I’ve been sporadically gaining ground in Waugh’s collected short stories all year rather than saving them all for one steady October blitz. Yesterday I read a story, a version of which I had already encountered in his novel A Handful of Dust. I like Waugh, and I love Dickens, so I was bound to enjoy Waugh’s “The Man Who Liked Dickens.” The story involves a Mr McMaster, who has grown up in the Amazon jungle and who, although illiterate himself, loves to listen to the novels of Charles Dickens being read to him.
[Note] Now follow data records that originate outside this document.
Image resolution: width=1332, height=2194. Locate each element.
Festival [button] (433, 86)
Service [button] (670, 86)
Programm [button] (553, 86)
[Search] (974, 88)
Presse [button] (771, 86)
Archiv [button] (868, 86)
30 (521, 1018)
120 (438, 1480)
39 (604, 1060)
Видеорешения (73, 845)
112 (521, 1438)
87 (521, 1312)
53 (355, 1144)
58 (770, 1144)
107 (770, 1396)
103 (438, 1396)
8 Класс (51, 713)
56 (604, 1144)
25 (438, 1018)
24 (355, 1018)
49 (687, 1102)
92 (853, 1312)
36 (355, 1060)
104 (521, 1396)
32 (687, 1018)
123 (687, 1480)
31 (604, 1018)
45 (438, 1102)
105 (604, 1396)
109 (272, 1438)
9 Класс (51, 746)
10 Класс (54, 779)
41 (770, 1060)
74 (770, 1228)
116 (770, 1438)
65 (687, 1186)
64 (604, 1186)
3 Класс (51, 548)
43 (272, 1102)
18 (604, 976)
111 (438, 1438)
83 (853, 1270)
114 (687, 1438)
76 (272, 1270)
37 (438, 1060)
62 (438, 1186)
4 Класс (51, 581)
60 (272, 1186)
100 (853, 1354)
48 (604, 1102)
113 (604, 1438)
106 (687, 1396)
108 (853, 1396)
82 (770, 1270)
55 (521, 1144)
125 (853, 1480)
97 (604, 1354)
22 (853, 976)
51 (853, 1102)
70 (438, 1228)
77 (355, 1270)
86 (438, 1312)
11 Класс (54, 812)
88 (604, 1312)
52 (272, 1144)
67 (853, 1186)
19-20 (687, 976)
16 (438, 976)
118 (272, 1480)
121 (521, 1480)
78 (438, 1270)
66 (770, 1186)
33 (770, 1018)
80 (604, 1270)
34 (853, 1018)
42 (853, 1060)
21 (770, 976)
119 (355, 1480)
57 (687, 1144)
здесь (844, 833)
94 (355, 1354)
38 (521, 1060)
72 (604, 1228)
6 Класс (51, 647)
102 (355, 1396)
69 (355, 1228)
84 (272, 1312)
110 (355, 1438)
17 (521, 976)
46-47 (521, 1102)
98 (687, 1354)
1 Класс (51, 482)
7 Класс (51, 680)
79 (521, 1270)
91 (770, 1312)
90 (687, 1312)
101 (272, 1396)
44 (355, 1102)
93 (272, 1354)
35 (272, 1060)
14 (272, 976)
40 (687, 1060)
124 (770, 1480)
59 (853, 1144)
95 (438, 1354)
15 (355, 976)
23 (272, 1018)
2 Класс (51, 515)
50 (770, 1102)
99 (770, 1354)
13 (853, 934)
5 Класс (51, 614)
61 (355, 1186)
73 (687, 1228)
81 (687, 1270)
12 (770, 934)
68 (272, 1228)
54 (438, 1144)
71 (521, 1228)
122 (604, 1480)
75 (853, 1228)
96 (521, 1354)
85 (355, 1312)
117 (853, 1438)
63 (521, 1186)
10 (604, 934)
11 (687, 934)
One day an explorer named Henty comes by, exhausted and in need of medical attention, and, to boil the plot down to its essence, McMaster tricks him in various ways into reading Dickens’s books to him over and over for the rest of his enslaved life. Henty has no more power over his insane situation than Kafka’s beleaguered K. McMaster blithely goes on with empty, immoral life and calls it happiness because he recognizes no authority he must answer to. But all the time, the two read words of life and sanity in Dickens, who, as McMaster admits, believes in God and shows it in his works. McMaster acknowledges and approves of the narrator’s judgments of the characters in his favorite books, but he never applies the judgments to his own life. Apparently Dickens’s world of light is for both the men as old and lifeless as Brideshead or any other of the decayed institutions that fill the stage in the theater of Waugh, but only because they themselves have chosen to douse the light. But, of course, they can’t fully hide the holy flame. By mercy, the darkness can no more overcome the light than can Scrooge permanently extinguish the glow of the Ghost of Christmas Past.